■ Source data
■ ■ ■ ■ ■ ■ ■

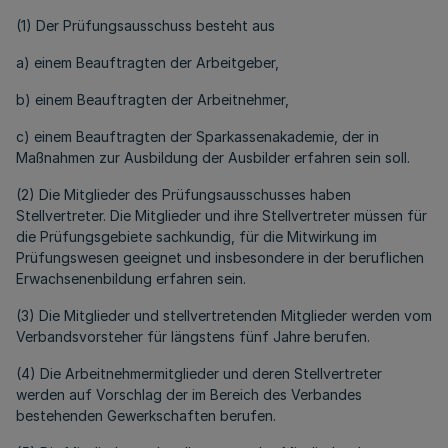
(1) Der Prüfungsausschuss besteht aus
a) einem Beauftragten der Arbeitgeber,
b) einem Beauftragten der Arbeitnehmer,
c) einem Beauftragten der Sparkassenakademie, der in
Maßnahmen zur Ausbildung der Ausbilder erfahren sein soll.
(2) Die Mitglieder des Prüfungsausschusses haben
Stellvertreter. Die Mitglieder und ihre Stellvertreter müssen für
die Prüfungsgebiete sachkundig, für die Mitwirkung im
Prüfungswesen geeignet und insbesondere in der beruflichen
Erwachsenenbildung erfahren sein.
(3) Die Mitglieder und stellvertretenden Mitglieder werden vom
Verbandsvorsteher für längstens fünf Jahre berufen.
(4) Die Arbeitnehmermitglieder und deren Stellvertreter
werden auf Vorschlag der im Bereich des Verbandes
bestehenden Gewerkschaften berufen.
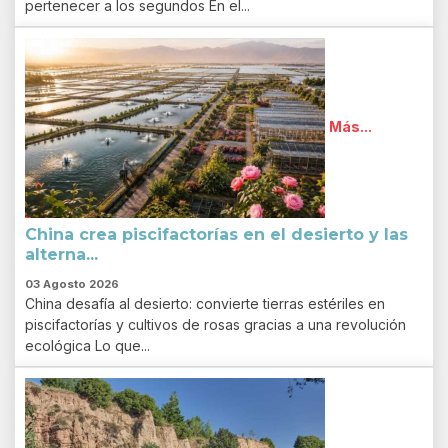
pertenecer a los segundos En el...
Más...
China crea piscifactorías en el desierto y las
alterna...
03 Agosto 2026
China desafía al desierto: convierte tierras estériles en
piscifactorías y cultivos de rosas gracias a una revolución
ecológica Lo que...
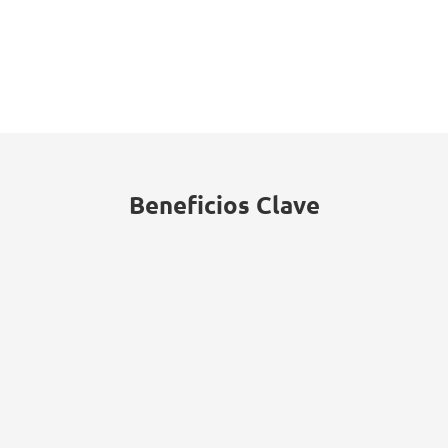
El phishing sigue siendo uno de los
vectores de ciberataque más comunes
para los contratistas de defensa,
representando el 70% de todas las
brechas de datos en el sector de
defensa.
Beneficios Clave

■ ■ ■ ■ ■ ■ ■

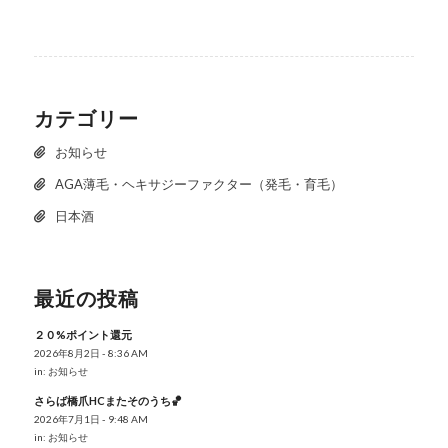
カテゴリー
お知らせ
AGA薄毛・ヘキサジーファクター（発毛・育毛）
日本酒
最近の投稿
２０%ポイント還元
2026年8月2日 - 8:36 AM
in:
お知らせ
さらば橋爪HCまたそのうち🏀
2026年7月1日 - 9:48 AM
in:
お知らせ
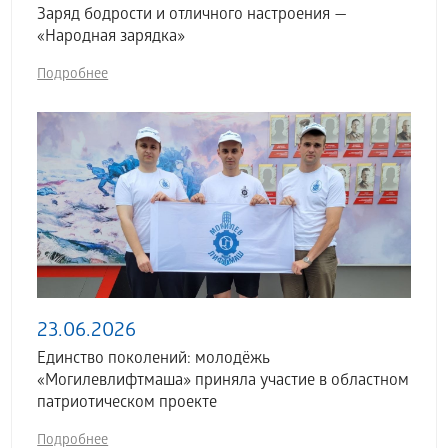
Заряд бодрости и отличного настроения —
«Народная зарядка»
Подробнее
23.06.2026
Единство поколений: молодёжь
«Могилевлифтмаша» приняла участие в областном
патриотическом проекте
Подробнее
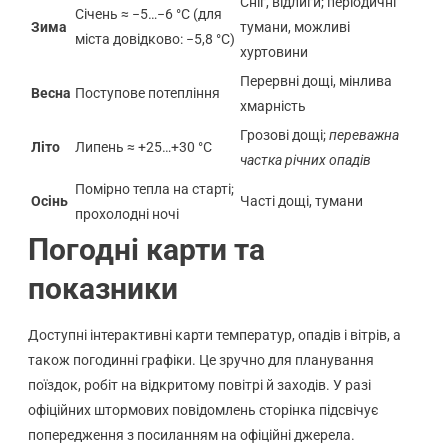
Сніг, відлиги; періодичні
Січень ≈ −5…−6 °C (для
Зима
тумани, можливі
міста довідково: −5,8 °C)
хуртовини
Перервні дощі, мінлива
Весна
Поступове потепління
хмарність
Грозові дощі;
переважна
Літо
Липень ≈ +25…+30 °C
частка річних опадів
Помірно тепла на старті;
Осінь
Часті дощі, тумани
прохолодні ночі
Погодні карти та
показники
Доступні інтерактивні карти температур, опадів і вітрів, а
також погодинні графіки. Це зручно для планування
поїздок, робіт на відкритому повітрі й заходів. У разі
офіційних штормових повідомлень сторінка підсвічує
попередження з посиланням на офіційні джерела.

■ ■ ■ ■ ■ ■ ■

■ To do
Look through the entries above, and wherever a line holds the string "einem", copy it.

■ Written answer
a) einem Beauftragten der Arbeitgeber,
b) einem Beauftragten der Arbeitnehmer,
c) einem Beauftragten der Sparkassenakademie, der in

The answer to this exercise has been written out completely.